It was quite foggy, cold, and windy the first two days we were outside--think eight layers--so we got plenty of "gray days" studying in!

-julie davis

Monday, September 5, 2011

Tree Study 18

Tree Study 18, 8 x 6 in.

This is a scene from a small pond in Idaho that I did from a little different angle while there. In this angle I wanted to include more of the pond and its reflections. I'm pretty pleased with it.

I'm headed off tomorrow for Weekend With the Masters again in CA--cannot wait! I'll try to post some from there, but down time is usually at a minimum, so I'm not sure what I'll get to do. I'm looking forward to taking some classes with Joe Paquet and Kevin MacPherson, not to mention many others I'll get to see demos or hear lectures from. Super excited, and can't thank my husband and kids enough for giving me the break to run and do this!!

-julie davis

Tuesday, August 30, 2011

Creekside

Creekside, 9 x 12 in.
sold

A small study of this scene is an early part of my tree studies that I've been working on since late July. I was able to play up the transitions of blue water to yellow-orange fields to purple hills in this version. The lazy, gentle quality of this group of trees by the creek caught my eye right away this summer, and a successful study ensured a fun couple of hours working it up as a larger painting.

-julie davis

Monday, August 29, 2011

Trees, Number 16


Trees Number 16, 6 x 8 in.
sold

This post is based on my Idaho/Wyoming trip. These cottonwoods stand in the valley of Jackson Hole, and this particular group of trees had a lovely buck and pole wooden fence that ran in front of them. I liked the way the trees framed the field in the background--almost like a window.

-julie davis

Sunday, August 28, 2011

Texas Palms Study

Texas Palms, study, 8 x 6 in.
sold

One of my friends here in Austin has been after me for a while (could be something over a year) to do a little something with a palm tree in it--she has a place at the coast here in Texas. I keep telling her Austin isn't exactly rife with palms. I finally relented and said I'd do one in my tree study series if she'd get me a photo or two, so she sent some photos my way of some palms near her place at the beach. Well, here you go, friend. This one is for you. :)

-julie davis

Thursday, August 25, 2011

Number 14


Study 14, 6 x 8 in.

sold

So this one is less of a tree study than some of the others, but the trees were still my main focus. I painted this study somewhere in the midst of all the others, and since I spent a good bit of yesterday and today dedicated to my kids and the "business" of art, it got the nod for today's post.

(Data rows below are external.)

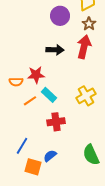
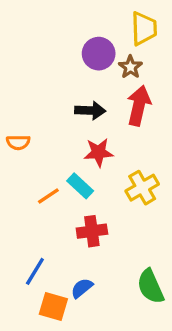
brown star: (89, 24) -> (130, 67), moved
red star: (36, 75) -> (99, 152), moved
orange semicircle: (16, 82) -> (18, 142), moved

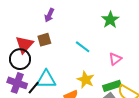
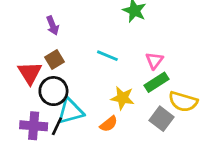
purple arrow: (49, 15) -> (53, 25), turned -32
black circle: (20, 59) -> (53, 91), moved
green rectangle: (112, 86) -> (157, 82), moved

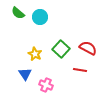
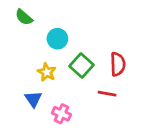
cyan circle: (40, 17) -> (57, 39), moved
red semicircle: (88, 48) -> (118, 64), turned 60

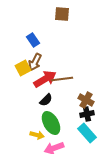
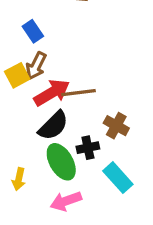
black semicircle: (46, 100) -> (53, 126), size x1.5
black cross: (87, 114) -> (88, 148), moved
yellow arrow: (37, 135) -> (19, 179), moved, turned 88

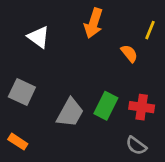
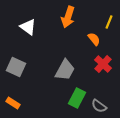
green rectangle: (106, 106) -> (77, 98), moved
red cross: (142, 107) -> (103, 64), moved, turned 36
gray trapezoid: (70, 113) -> (65, 70), moved

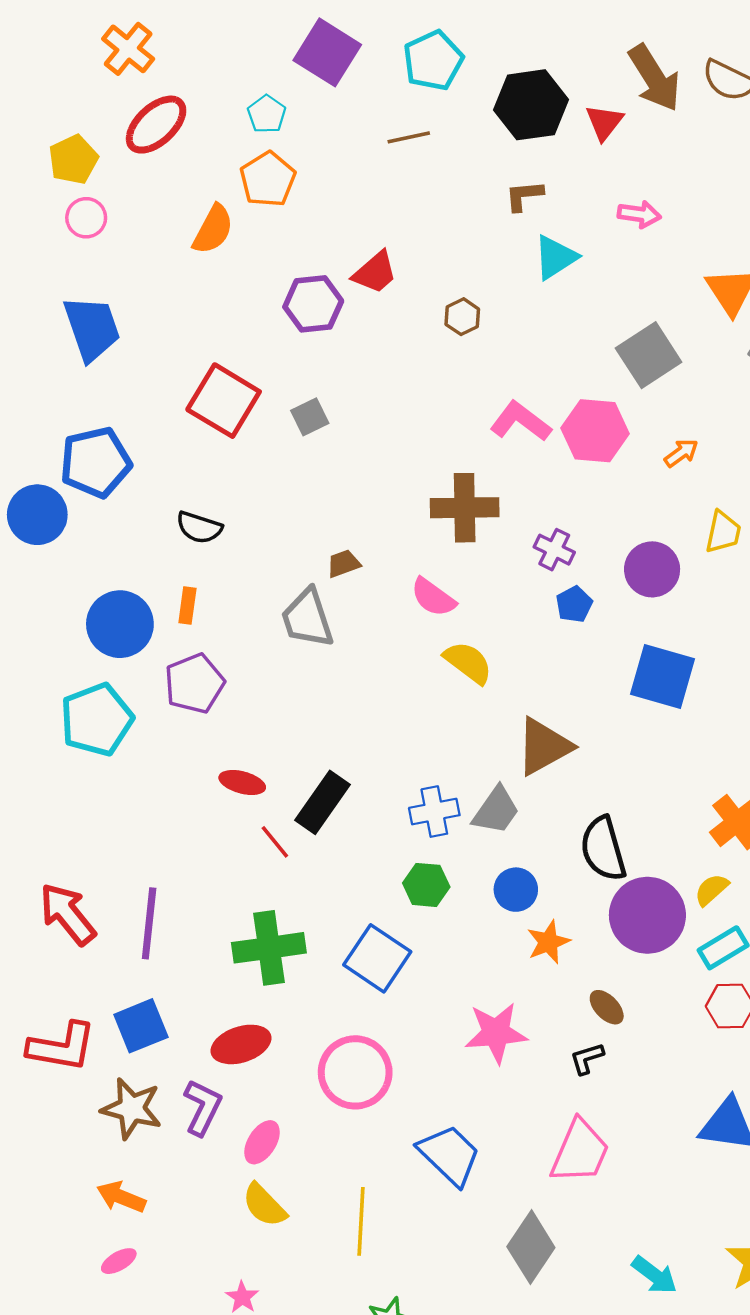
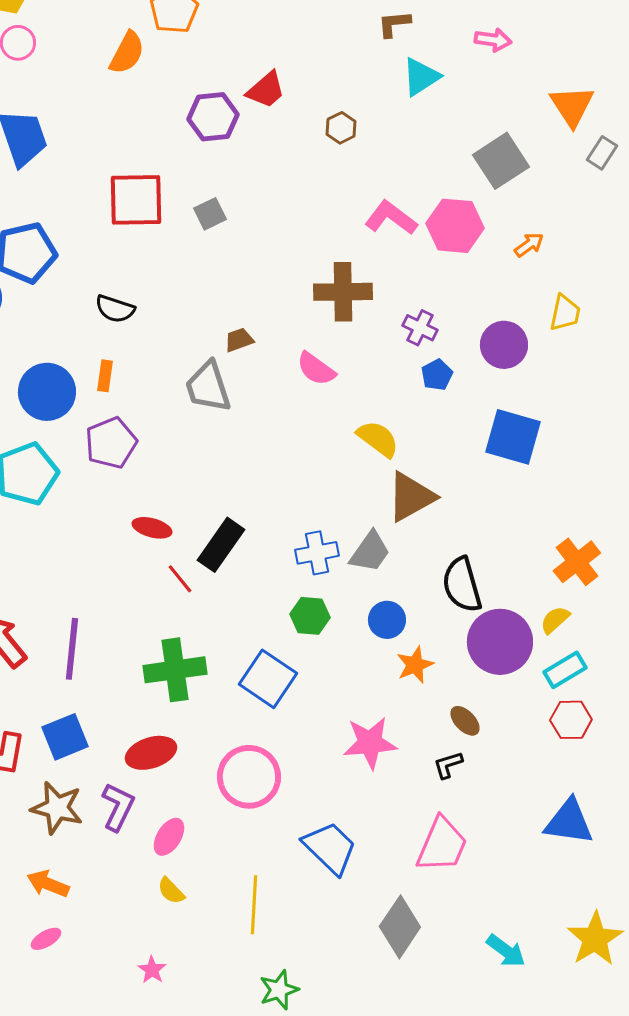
red square: (224, 401) -> (136, 200), turned -32
yellow semicircle: (468, 663) -> (378, 439), moved
yellow semicircle: (264, 1205) -> (171, 891), size x0.7

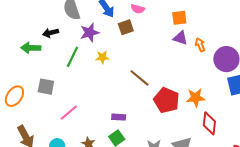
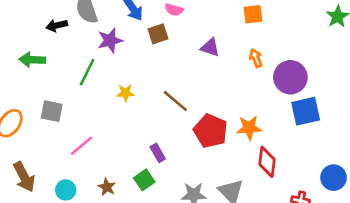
orange square: (179, 18) -> (253, 14), moved
black arrow: (51, 33) -> (57, 25), moved
purple triangle: (180, 38) -> (210, 47), moved
yellow star: (102, 57) -> (125, 93), moved
purple rectangle: (119, 117) -> (158, 153), moved, turned 56

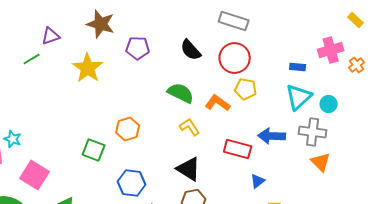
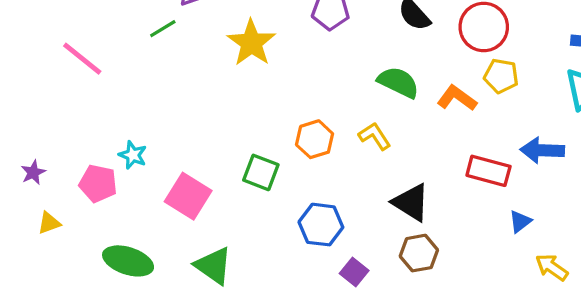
yellow L-shape: (190, 127) -> (375, 136), moved
pink square: (35, 175) -> (188, 196), moved

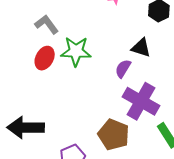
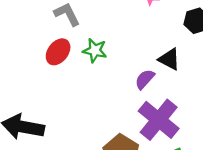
green star: (76, 51) -> (95, 50), size x0.7

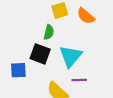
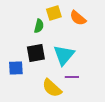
green semicircle: (49, 32) -> (39, 26), moved
black square: (40, 54) -> (36, 53), turned -30

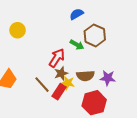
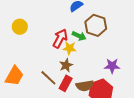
red arrow: (57, 58) -> (60, 38), moved
brown semicircle: (85, 76) -> (85, 86), moved
yellow star: (68, 83) -> (69, 48), moved

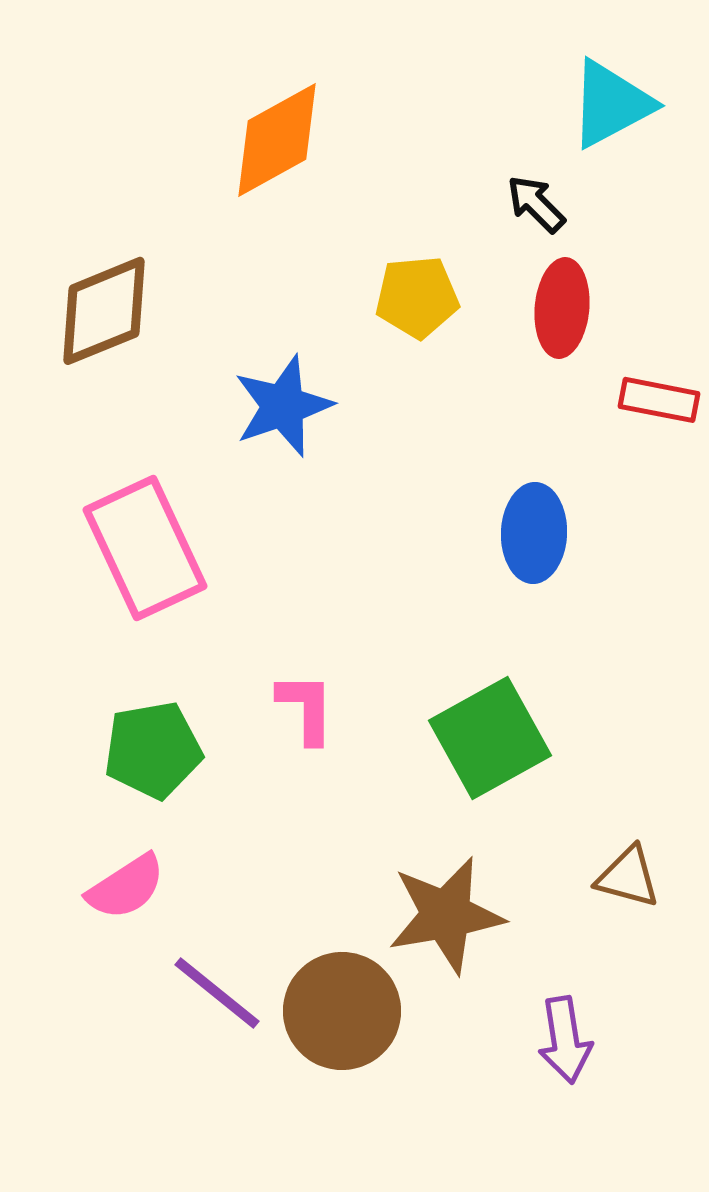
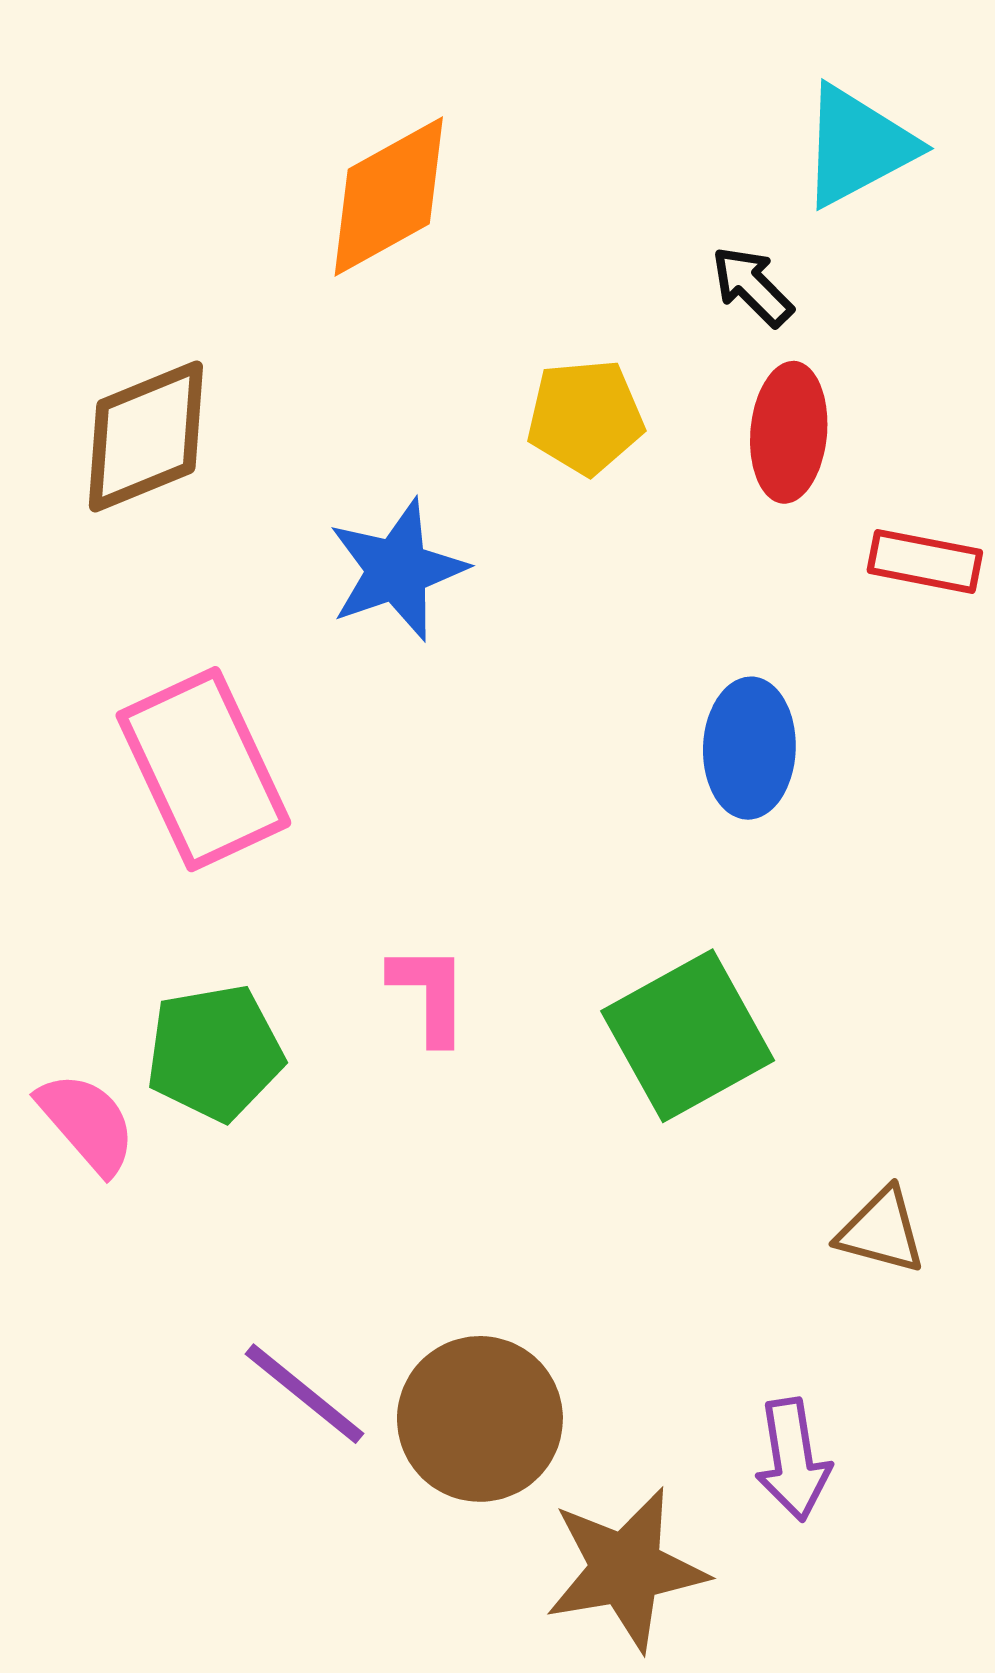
pink semicircle: (126, 887) -> (87, 1123), moved, turned -98
brown star: (446, 915) -> (626, 1569), moved

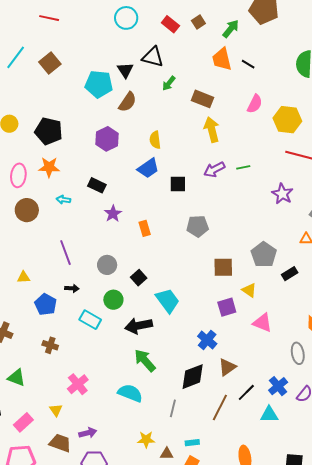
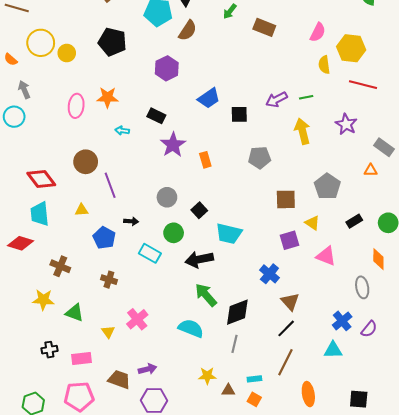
yellow arrow: (212, 130) -> (302, 131), moved
black pentagon: (49, 131) -> (112, 42), moved
yellow semicircle: (155, 140) -> (324, 65), moved
brown circle: (27, 210) -> (86, 162), moved
purple star: (113, 214) -> (173, 145), size x1.4
purple line: (66, 253) -> (110, 185), moved
black rectangle: (290, 274) -> (354, 221), moved
cyan trapezoid: (168, 301) -> (229, 234), turned 140
brown triangle: (227, 367) -> (290, 302), turned -36
black diamond: (193, 377) -> (237, 312), moved
black line: (246, 392) -> (286, 328), moved
brown line: (220, 408) -> (285, 362), moved
yellow triangle: (56, 410) -> (108, 332), moved
pink rectangle: (23, 422) -> (82, 359), turned 36

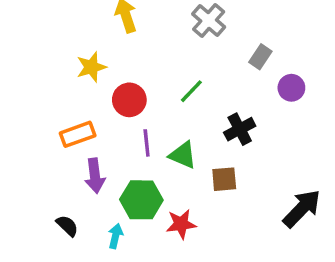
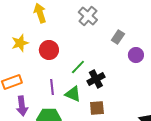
green line: (191, 91) -> (78, 67), moved
red circle: (129, 100) -> (49, 50), moved
black cross: (240, 129) -> (96, 79), moved

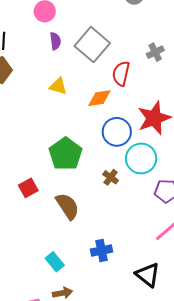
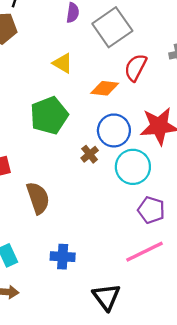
green pentagon: (66, 154) -> (49, 116), moved
brown cross: (111, 177) -> (90, 154), moved

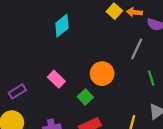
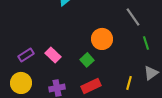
gray line: (137, 49) -> (133, 17), turned -60
pink rectangle: (56, 79) -> (53, 55), moved

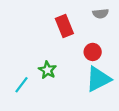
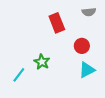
cyan triangle: (98, 79) -> (87, 70), size x0.7

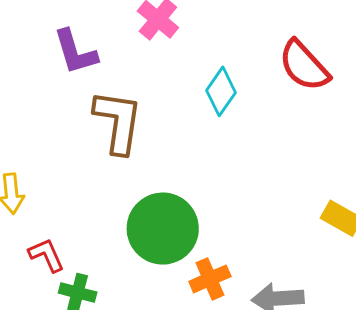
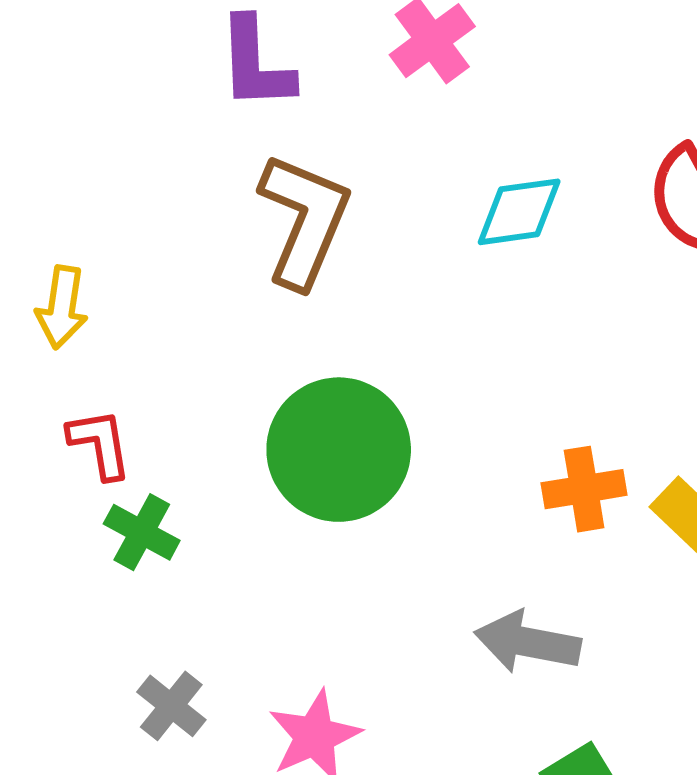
cyan diamond: (221, 91) -> (519, 212), turned 33
orange cross: (210, 279) -> (584, 489), moved

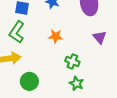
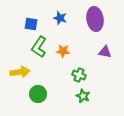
green L-shape: (17, 32) -> (39, 47), moved
purple triangle: (100, 37) -> (105, 52), turned -40

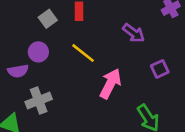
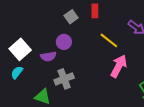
yellow line: (83, 53) -> (109, 40), moved

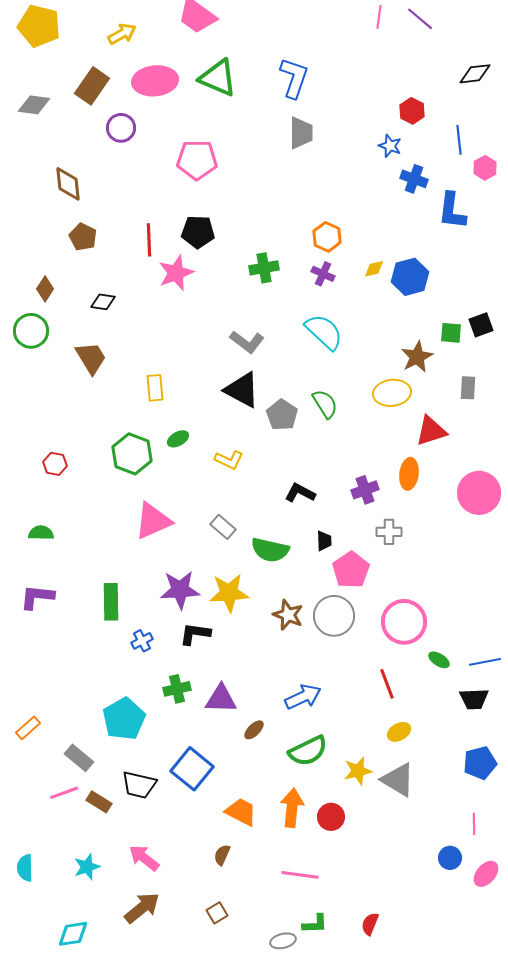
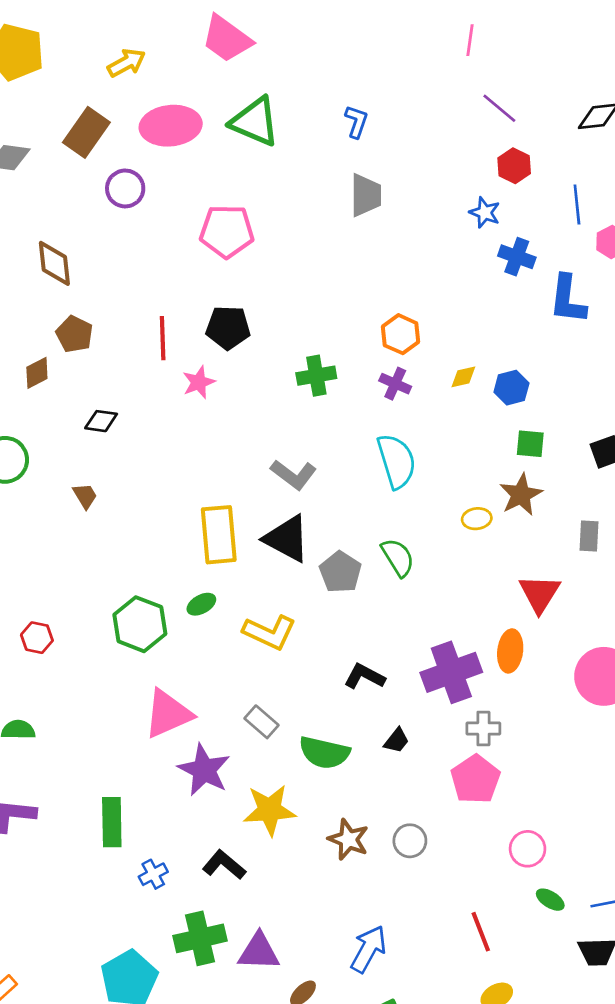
purple line: (420, 19) -> (499, 108), moved
blue L-shape: (294, 78) -> (356, 122), size x0.6
pink star: (176, 273) -> (199, 382), size x0.7
blue hexagon: (410, 277) -> (511, 388), size x0.7
brown diamond: (45, 289) -> (37, 373), moved, turned 30
cyan semicircle: (324, 332) -> (397, 461), turned 30
green square: (451, 333) -> (530, 444), moved
brown trapezoid: (91, 358) -> (85, 496), size x0.6
yellow rectangle: (155, 388) -> (219, 535), moved, size x1.6
yellow ellipse: (392, 393) -> (477, 519), moved, size x0.6
red triangle: (431, 431) -> (540, 593), turned -40
yellow L-shape: (229, 460) -> (270, 632), size x1.4
purple cross: (365, 490) -> (451, 672), size x1.6
black trapezoid: (324, 541) -> (397, 741), turned 40
pink pentagon: (351, 570) -> (475, 779), moved
purple star: (180, 590) -> (204, 770), moved, turned 30
gray circle: (334, 616) -> (410, 841), size x0.6
pink circle: (404, 622) -> (528, 849), moved, size x0.6
black L-shape: (195, 634) -> (224, 865), turned 32
green cross: (177, 689) -> (200, 938), size x1.4
blue arrow: (303, 697) -> (368, 949), turned -36

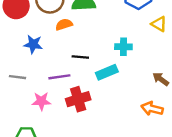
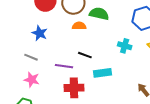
blue star: (33, 44) -> (40, 33), moved
cyan cross: (123, 47) -> (125, 46), moved
pink star: (41, 101) -> (32, 80), moved

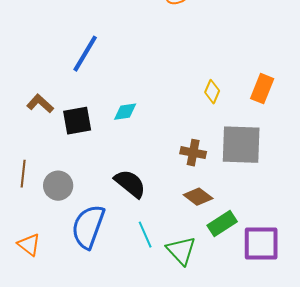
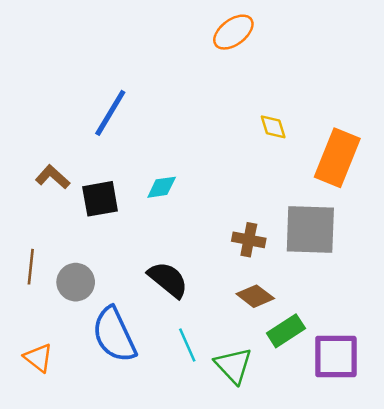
orange rectangle: (262, 89) -> (337, 158), size x1.5
yellow diamond: (212, 92) -> (273, 127), moved, turned -40
blue semicircle: (88, 227) -> (114, 335), turned -45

It's a scene I painted while in Idaho on one of our quick studies--I left out the hay this time, and changed the fence line--I'm planing to do a larger version (with the hay), but I'm trying out a few things first.

-julie davis

Tuesday, August 23, 2011

Copying the Masters

Tree sketch

In the midst of my own tree studies, I'm taking an online course with Deborah Paris called "Drawing and Painting Trees." Perfect for me, right? She has us doing all sorts of studies/sketches of trees, and this week one thing we've studied is the taper of a tree.

Deborah recommends reading The Elements of Drawing, by John Ruskin, an influential late 19th-century artist. She suggests copying his and other's sketches as a way to learn. It's a time-honored technique, but I can't say I'd ever done it! And it's very different copying another's work--following rather than leading, if you will, but I learned some very valuable lessons. First, slow down. Be more thoughtful about each line. Study what you're drawing. Look twice, mark once. All of these apply to painting, and all are things we tend to gloss over in the bliss of spreading paint.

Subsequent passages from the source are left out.